9.1.2 Right to Withdraw Consent: To withdraw the consent you have provided to us at any time.
9.1.3 Access Rights: To request to view and copy your personal data or to disclose the sources from which we obtained your personal data.
9.1.4 Right to Data Portability: To request that we send or transfer personal data in electronic form to another data controller as required by the PDP Law.
9.1.5 Right to Object: To object to our collection, use or disclosure of your personal data.
9.1.6 Right to Erasure: To request that we delete, destroy or anonymize your personal data.
9.1.7 Restriction Rights: To request that we suspend use of your personal data.
9.1.8 Right to Object to Automated Decision Making: Object to decisions based solely on automated processing that have legal consequences or have a significant impact on you.
9.1.9 Right to Rectification: Request that we correct your personal information to ensure it is current, complete, and accurate.
9.1.10 Right to File a Complaint: To file a complaint with the Personal Data Protection Authority if we, our data processors, employees or contractors violate or do not comply with the PDP Law.

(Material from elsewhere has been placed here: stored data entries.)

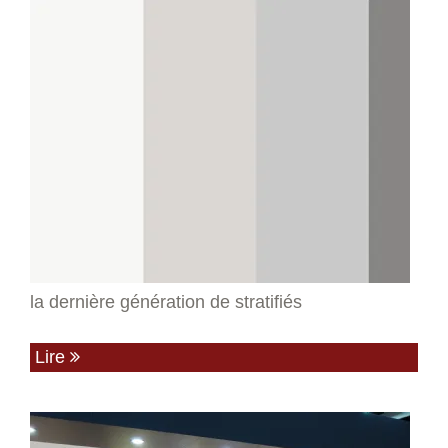
la dernière génération de stratifiés
Lire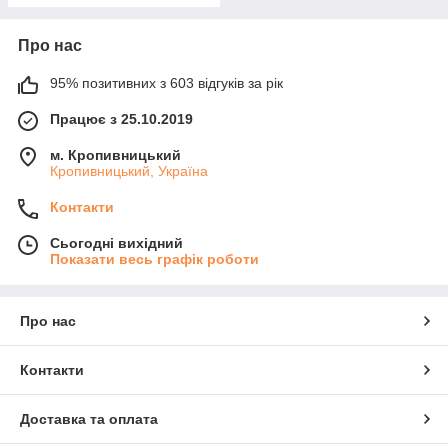
Про нас
95% позитивних з 603 відгуків за рік
Працює з 25.10.2019
м. Кропивницький
Кропивницький, Україна
Контакти
Сьогодні вихідний
Показати весь графік роботи
Про нас
Контакти
Доставка та оплата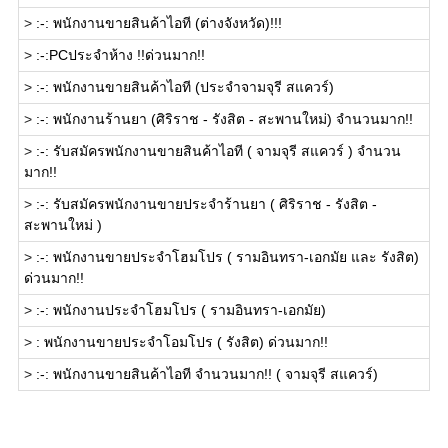
>
:-: พนักงานขายสินค้าไอที (ต่างจังหวัด)!!!
>
:-:PCประจำห้าง !!ด่วนมาก!!
>
:-: พนักงานขายสินค้าไอที (ประจำจามจุรี สแควร์)
>
:-: พนักงานร้านยา (ศิริราช - รังสิต - สะพานใหม่) จำนวนมาก!!
>
:-: รับสมัครพนักงานขายสินค้าไอที ( จามจุรี สแควร์ ) จำนวน
มาก!!
>
:-: รับสมัครพนักงานขายประจำร้านยา ( ศิริราช - รังสิต -
สะพานใหม่ )
>
:-: พนักงานขายประจำโฮมโปร ( รามอินทรา-เอกมัย และ รังสิต)
ด่วนมาก!!
>
:-: พนักงานประจำโฮมโปร ( รามอินทรา-เอกมัย)
>
: พนักงานขายประจำโอมโปร ( รังสิต) ด่วนมาก!!
>
:-: พนักงานขายสินค้าไอที จำนวนมาก!! ( จามจุรี สแควร์)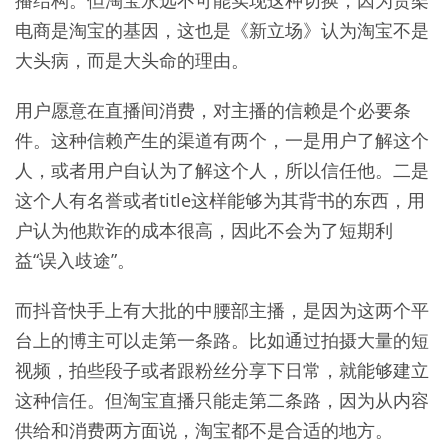
电商是淘宝的基因，这也是《新立场》认为淘宝不是
大头病，而是大头命的理由。
用户愿意在直播间消费，对主播的信赖是个必要条
件。这种信赖产生的渠道有两个，一是用户了解这个
人，或者用户自认为了解这个人，所以信任他。二是
这个人有名誉或者title这样能够为其背书的东西，用
户认为他欺诈的成本很高，因此不会为了短期利
益“误入歧途”。
而抖音快手上有大批的中腰部主播，是因为这两个平
台上的博主可以走第一条路。比如通过拍摄大量的短
视频，拍些段子或者跟粉丝分享下日常，就能够建立
这种信任。但淘宝直播只能走第二条路，因为从内容
供给和消费两方面说，淘宝都不是合适的地方。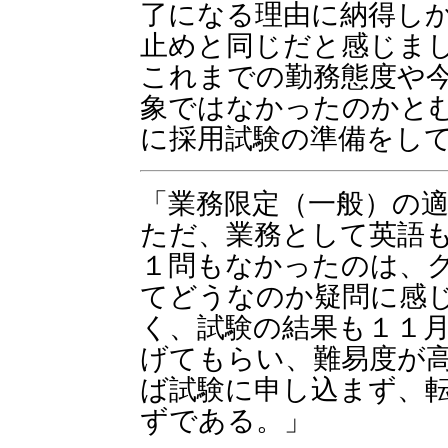
了になる理由に納得し
止めと同じだと感じま
これまでの勤務態度や
象ではなかったのかと
に採用試験の準備をし
「業務限定（一般）の
ただ、業務として英語
１問もなかったのは、
てどうなのか疑問に感
く、試験の結果も１１
げてもらい、難易度が
ば試験に申し込まず、
ずである。」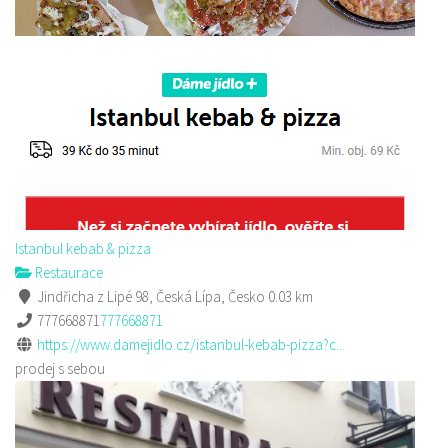
Istanbul kebab & pizza
Restaurace
Jindřicha z Lipé 98, Česká Lípa, Česko
0.03 km
777668871
777668871
https://www.damejidlo.cz/istanbul-kebab-pizza?c...
prodej s sebou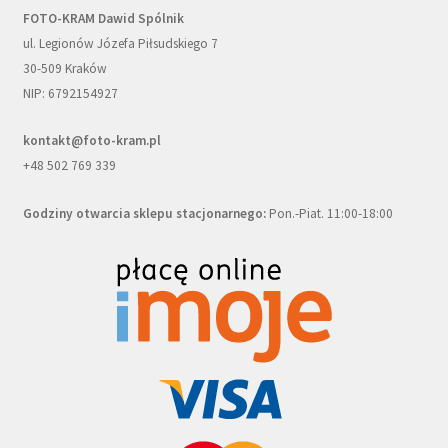
FOTO-KRAM Dawid Spólnik
ul. Legionów Józefa Piłsudskiego 7
30-509 Kraków
NIP: 6792154927
kontakt@foto-kram.pl
+48 502 769 339
Godziny otwarcia sklepu stacjonarnego:
Pon.-Piat. 11:00-18:00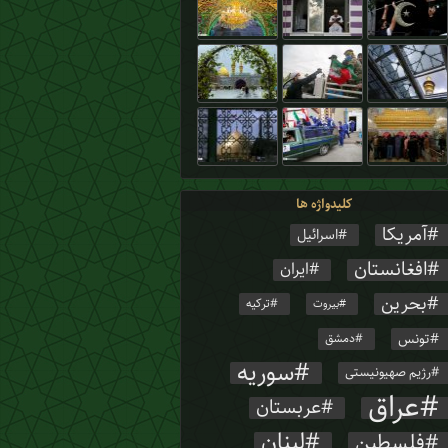
کلیدواژه ها
آمریکا
اسرائیل
افغانستان
ایران
بحرین
ترکیه
بیروت
تونس
دمشق
سوریه
رژیم صهیونیستی
عراق
عربستان
لبنان
فلسطین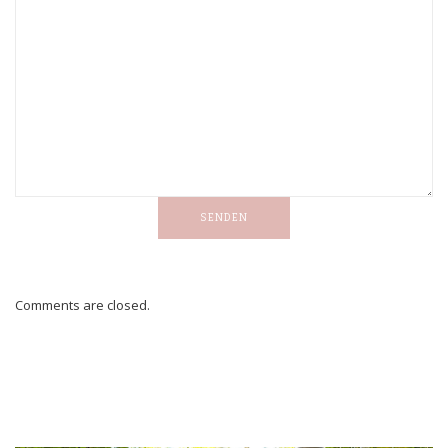
SENDEN
Comments are closed.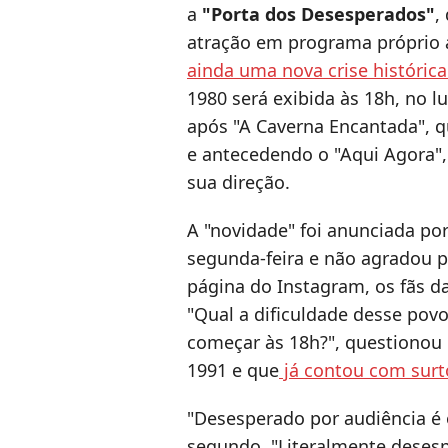
a
"Porta dos Desesperados"
,
atração em programa próprio 
ainda uma nova crise histórica
1980 será exibida às 18h, no l
após "A Caverna Encantada", q
e antecedendo o "Aqui Agora"
sua direção.
A "novidade" foi anunciada p
segunda-feira e não agradou
página do Instagram, os fãs d
"Qual a dificuldade desse povo
começar às 18h?", questionou 
1991 e que
já contou com surt
"Desesperado por audiência é
segundo. "Literalmente deses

9.2. Processing of Rights Requests: We will consider your request, notify you of the outcome, and carry it out (if appropriate) within the time period specified by the PDP Law from the date we receive the request. Your rights will be processed in accordance with the PDP Law.
9.3. How to Exercise Your Rights: You can exercise your legal rights by sending your request by email to the data controller.
10. Information about the Data Controller and Data Protection Officer
10.1. Data Controller: The data controller of this privacy notice is PT Siam Maspion Terminal
10.2. Business Address: Maspion V Industrial Area, Jl. Beta Maspion, Manyar Sidomukti, Manyar, Gresik Regency, East Java 61151.
10.3. Contact Information: If you have any questions about this privacy notice, you can contact the data controller:
• Nanang Cahyono – ncahyono@smtjetty.com.
11. Miscellaneous
11.1. Amendments to Privacy Notice: If this privacy notice is changed, we will post the new privacy notice on our website or through other channels. The new privacy notice will take effect immediately on the date of the announcement.